Un barrio que no come vidrio
Patricia Bullrich salió a culpar a “servicios de inteligencia rusos” y hasta insinuó que “Venezuela podría estar metida”. Pero en las calles de Colegiales la indignación tiene otro tono: “Dejen de buscar fantasmas afuera, los que se graban son ustedes mismos”, se escucha en la feria de la plaza Mafalda.
El conventillo del poder
Para los vecinos, el gobierno parece más un conventillo de colegiales que una gestión seria. “Se espían, se pasan facturas, se graban y después nos quieren vender que es un ataque internacional”, rezonga don Osvaldo, jubilado de Conde y Aguilar. La sensación es de hartazgo: mientras el barrio lidia con aumentos de transporte, alquileres imposibles y negocios que cierran, el poder juega a las intrigas palaciegas.
La bronca por la coima
Lo que más enoja es el rumor instalado sobre Karina Milei y el pedido del 3%. En el bar de Federico Lacroze y Álvarez Thomas lo dicen sin vueltas: “Alta coimera. Si la hermana del Presidente está en eso, ¿qué queda para el resto?”. La bronca se mezcla con resignación: se prometía dinamitar la casta, pero terminó repitiendo las mismas mañas de siempre.

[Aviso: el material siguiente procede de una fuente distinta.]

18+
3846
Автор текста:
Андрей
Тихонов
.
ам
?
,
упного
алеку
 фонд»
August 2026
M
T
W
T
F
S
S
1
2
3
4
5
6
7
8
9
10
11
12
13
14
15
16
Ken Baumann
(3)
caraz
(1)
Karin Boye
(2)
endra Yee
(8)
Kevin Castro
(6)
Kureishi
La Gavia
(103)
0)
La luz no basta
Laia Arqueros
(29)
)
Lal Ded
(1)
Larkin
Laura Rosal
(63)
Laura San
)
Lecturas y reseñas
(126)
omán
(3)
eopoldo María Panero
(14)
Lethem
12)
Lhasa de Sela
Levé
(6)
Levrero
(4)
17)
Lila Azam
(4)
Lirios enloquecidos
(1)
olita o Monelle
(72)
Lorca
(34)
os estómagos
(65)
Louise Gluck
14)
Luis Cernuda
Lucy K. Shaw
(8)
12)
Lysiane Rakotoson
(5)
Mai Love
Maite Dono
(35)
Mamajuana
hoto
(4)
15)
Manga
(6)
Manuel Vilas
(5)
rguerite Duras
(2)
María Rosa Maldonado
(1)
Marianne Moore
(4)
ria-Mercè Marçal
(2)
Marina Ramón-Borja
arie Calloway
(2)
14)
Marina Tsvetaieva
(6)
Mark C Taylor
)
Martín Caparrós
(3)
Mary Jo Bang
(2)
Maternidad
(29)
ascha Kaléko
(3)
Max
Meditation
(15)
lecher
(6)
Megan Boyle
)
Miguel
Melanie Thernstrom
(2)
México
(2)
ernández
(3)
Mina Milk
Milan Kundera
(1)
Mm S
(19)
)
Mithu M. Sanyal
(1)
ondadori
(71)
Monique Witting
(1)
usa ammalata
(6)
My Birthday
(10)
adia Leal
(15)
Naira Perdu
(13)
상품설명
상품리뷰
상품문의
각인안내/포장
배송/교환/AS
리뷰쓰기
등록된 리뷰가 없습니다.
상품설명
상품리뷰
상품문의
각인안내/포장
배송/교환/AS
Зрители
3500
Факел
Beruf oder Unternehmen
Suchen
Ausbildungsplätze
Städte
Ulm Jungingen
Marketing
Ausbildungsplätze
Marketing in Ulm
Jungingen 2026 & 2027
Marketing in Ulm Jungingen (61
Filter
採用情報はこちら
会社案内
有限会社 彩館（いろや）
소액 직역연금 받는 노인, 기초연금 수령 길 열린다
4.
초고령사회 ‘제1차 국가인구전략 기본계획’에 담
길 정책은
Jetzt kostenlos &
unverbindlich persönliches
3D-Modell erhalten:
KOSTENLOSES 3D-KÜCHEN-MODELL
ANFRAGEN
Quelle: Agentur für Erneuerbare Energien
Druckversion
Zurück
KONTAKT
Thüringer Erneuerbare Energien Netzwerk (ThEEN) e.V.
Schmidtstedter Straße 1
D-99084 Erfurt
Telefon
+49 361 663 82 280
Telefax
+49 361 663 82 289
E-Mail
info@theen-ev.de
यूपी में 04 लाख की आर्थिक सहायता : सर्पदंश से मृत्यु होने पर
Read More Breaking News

Milei, el salame del barrio
En Colegiales lo definen con esa crudeza tan porteña: “Milei es un salame”. Porque no controla a su hermana, no controla su gobierno y mucho menos la economía que aprieta el bolsillo en cada compra del chino. Lo ven desbordado, atrapado en su propio laberinto.
La conclusión en las esquinas
En la esquina de Cabildo y Federico Lacroze, donde todos los colectivos paran y los vecinos se cruzan apurados, la conclusión es la misma: el país se desangra entre filtraciones y conventillos de poder, mientras los barrios sienten la soga cada día más fuerte. Y lo peor: la derrota electoral ya se percibe como inevitable.